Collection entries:
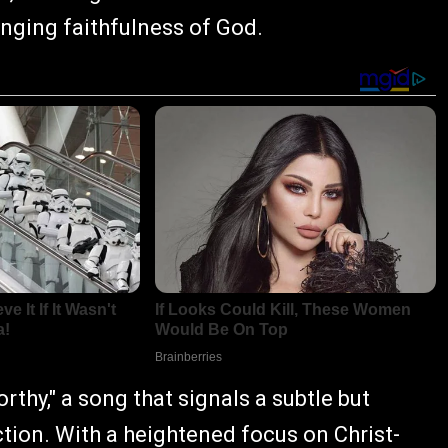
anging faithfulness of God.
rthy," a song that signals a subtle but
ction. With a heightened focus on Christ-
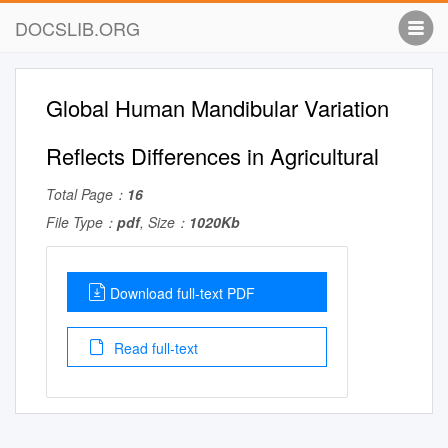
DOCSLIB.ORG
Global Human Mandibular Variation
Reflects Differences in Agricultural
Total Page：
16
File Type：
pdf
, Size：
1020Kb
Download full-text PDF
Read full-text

...

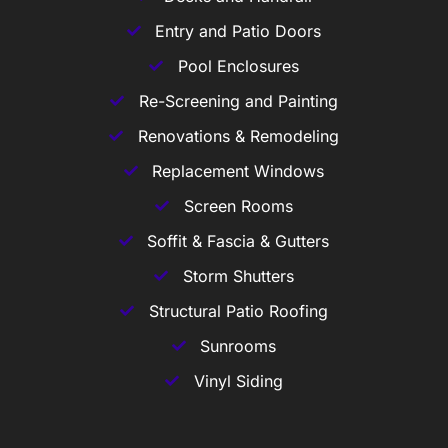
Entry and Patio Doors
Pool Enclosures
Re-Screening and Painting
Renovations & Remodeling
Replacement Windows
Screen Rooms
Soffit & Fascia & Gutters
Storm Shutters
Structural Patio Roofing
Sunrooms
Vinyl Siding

---

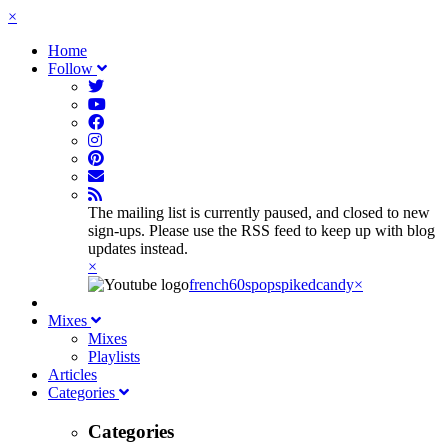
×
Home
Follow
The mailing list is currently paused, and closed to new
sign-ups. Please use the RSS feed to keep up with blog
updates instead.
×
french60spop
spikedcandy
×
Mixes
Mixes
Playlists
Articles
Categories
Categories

YOUR TASK:
All that belongs in the answer is the run of lines above from the line containing "Global Human Mandibular Variation" through the line containing "Read full-text", exactly as written.

OUTPUT:
Global Human Mandibular Variation
Reflects Differences in Agricultural
Total Page：
16
File Type：
pdf
, Size：
1020Kb
Download full-text PDF
Read full-text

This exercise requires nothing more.